Female Powerlifting: Performing Kruskal-Wallis and Dunn’s Test Analyses Across Age Groups

non-parametric analysis
Kruskal-Wallis Test
post-hoc Dunn's Test
This module explores results from powerlifting competitions, comparing ranks between age groups using the Kruskal-Wallis and Dunn’s tests.
Authors
Affiliation

Keelin Joyce

St. Lawrence University

Ivan Ramler

St. Lawrence University

Published

April 1, 2026

Female Powerlifter: Stefanie Cohen

Welcome Video

For those interested in how some events in powerlifting competitions look, please check out this video from Powerlifting America Open Nationals from @A7Intl.

Introduction

In powerlifting competitions, athletes compete in three compound events to lift as much weight as possible. Bench press is done with athletes laying flat on their back and lowering the bar to their chest and lifting back up, targeting upper body (specifically chest, triceps, and shoulders). Deadlifts are a full body lift in which athletes lift a bar from the ground to hip level (targets glutes, hamstrings, and back). Squats are done with a barbell on their back, just below the shoulders, and hinging until the hips are lower than the top of the knee (targeting quads, glutes, hamstrings, and core).

This module analyzes results from powerlifting competitions. Results are found at OpenPowerlifting, a project aimed at collecting powerlifting data over time. Performances are ranked by how much weight is lifted and athletes are sorted into age classes. You will compare the rankings achieved by athletes across age classes and distinguish any differences between classes.

This activity would likely be suitable for an in-class example that lasts roughly 60 minutes. There are also additional exercises and extensions provided that can be assigned as work outside of class or a second class period.

For this activity, students will primarily use their previous knowledge of ANOVA and Tukey testing to apply it to non parametric data.

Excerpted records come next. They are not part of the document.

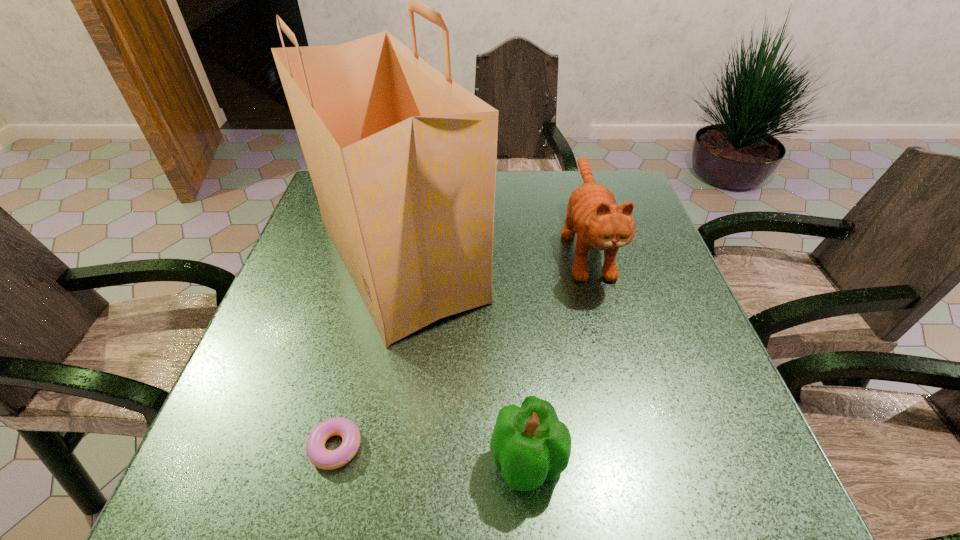 This screenshot has width=960, height=540. I want to click on the tallest object, so click(403, 159).

Where is `the third shortest object`? The image size is (960, 540). the third shortest object is located at coordinates (592, 213).

Identify the location of cat. The height and width of the screenshot is (540, 960). pyautogui.click(x=592, y=213).

Where is `the second shortest object`? The image size is (960, 540). the second shortest object is located at coordinates (530, 444).

You are a GUI agent. You are given a task and a screenshot of the screen. Output one action in this format:
    pyautogui.click(x=<x>, y=<y>)
    Task: Click on the shortest object
    The width and height of the screenshot is (960, 540).
    Given the screenshot: What is the action you would take?
    pyautogui.click(x=319, y=456)

I want to click on vacant region located 0.050m on the side of the grocery bag with the superhero design, so point(512,259).

Identify the location of vacant space located 0.380m on the face of the rightmost object. (646, 469).

In order to click on vacant space situated 0.060m on the back of the bell pepper in this screenshot , I will do `click(522, 396)`.

This screenshot has height=540, width=960. What are the coordinates of `vacant area situated 0.380m on the back of the doughnut` in the screenshot? It's located at (377, 274).

This screenshot has height=540, width=960. In order to click on grocery bag present at the far edge in this screenshot , I will do `click(403, 159)`.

By the end of the activity, you will be able to:

  1. Assess and sort large data sets appropriately in order to run statistical tests.
  2. Analyze non-parametric comparisons using the Kruskal-Wallis Test.
  3. Assess differences between two groups using Dunn’s Test for multiple comparison.
  4. Construct a visualization to display results from testing.

In this module, students will use Open Powerlifting data to assess that comparisons in performance between age classes.

They will use the Kruskal-Wallis Test for comparison after organizing the data appropriately for the test to run.

After finding a discernible difference between groups, students will run the Dunn’s Test of pairwise comparison and create an appropriate visualization to show which groups have discernible medians.

The testing is designed to be completed using RStudio and is not intended to be done by hand.

This module assumes basic familiarity with the use of RStudio, but sample code is provided so proficiency is not required.

Analyses can be done on paper following the testing completed in RStudio.

Data

The initial data set from OpenPowerlifting Dataset contains over 3,000,000 rows of individuals and 42 columns of variables. We will be using a separate female and male data set taken from the larger set, each containing 300 individual observations and 15 variables. These have been condensed for this module from a female data set and male data set from SCORE Sports Data Repository. Each row represents a powerlifting athlete and variables including their demographics and how much weight they lifted (in kilograms).

For the convenience of this module, the data has been further cleaned and can be downloaded here.

Download wrangled and cleaned data:

Male athletes: openpl_male.csv

Female athletes: openpl_female.csv

Data Source

Adapted from OpenPowerlifting and SCORE Sports Data Repository

Descriptions of Relevant Variables
Variable Description
Name Name of the athlete
Age Age of the athlete on the start date
AgeClass Age class the athlete falls in (e.g. 40-45)
BodyweightKg Recorded bodyweight of athlete in kilograms at the start of the event
Squat Weight in kilograms of the athlete’s best attempt at squatting
Bench Weight in kilograms of the athlete’s best attempt at benching
Deadlift Weight in kilograms of the athlete’s best attempt at deadlifting
TotalKg Sum of weight lifted between the three exercises

Performing the Tests

Load in the Data

library(tidyverse)
library(readr)
library(ggplot2)

## download data from above before loading

openpl_male <- read_csv("openpl_male.csv")

openpl_female <- read_csv("openpl_female.csv")

Kruskal-Wallis Test of Differences

The Kruskal-Wallis test is a non-parametric test for centrality to determine if there are statistical differences between independent groups. It is typically used as an alternative to ANOVA testing on non-normal data and compares the medians of the data as opposed to the means.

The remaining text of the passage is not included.